If you are connected to a narcissist as a spouse or a soon-to-be ex-spouse, you need to know that narcissists are motivated by receiving admiration and not necessarily love. This makes long-term relationships difficult – if not impossible. Narcissists make close friends out of needy, inferior or broken people because this makes them feel so much better about themselves. This is one reason why these people enjoy children when they are young; the youngster looks up to them as powerful.
Financial obligations are especially tricky in a divorce, child custody or child support situation. For court-ordered child support, the spouse involved will have to pay because he or she really doesn’t have a choice.

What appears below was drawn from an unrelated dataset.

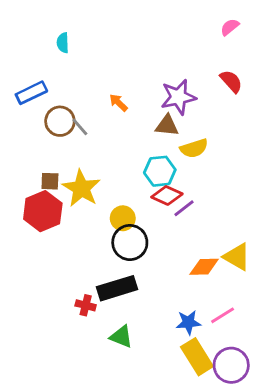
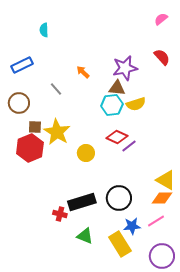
brown circle: (60, 121) -> (19, 103), moved
cyan hexagon: (160, 171) -> (112, 105), moved
black circle: (130, 243) -> (119, 198), moved
orange diamond: (204, 267) -> (162, 198), moved
yellow rectangle: (197, 357) -> (120, 244), moved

He or she will be truly annoyed because a narcissist thinks they should be in charge and giving the orders. The spouse making the child support payment will think of it not as an obligation but as an act of generosity, which will cause him or her to be late with their payments.
Other obligations that are not covered by a judge’s orders will need to be handled adroitly. It will need to appeal to his or her sense of superiority and if the payment makes the person look better, then he or she will do it. If not, you will need to figure out a way to attract his or her attention another way. Because a narcissist craves attention and admiration, you will become an expert in reaching the side of him or her that needs to be stroked.
For instance, if you expect your spouse to pay for half of your child’s tuition to a private school, don’t expect to pay for it and have your spouse pay for the other half. You will need to have him or her pay half to the school directly because that way, he or she comes out looking generous. Getting them to pay a bill by making them identify themselves as going “above and beyond” the call of duty will make them pay more quickly.
The overriding issue is how the child is treated and how much the child is affected by the back and forth conversation that occurs between his or her parents. Being involved in a divorce situation with a narcissist is hard, so don’t be afraid to seek out counsel. All children deserve to be safe and well-provided for before, during and after a divorce.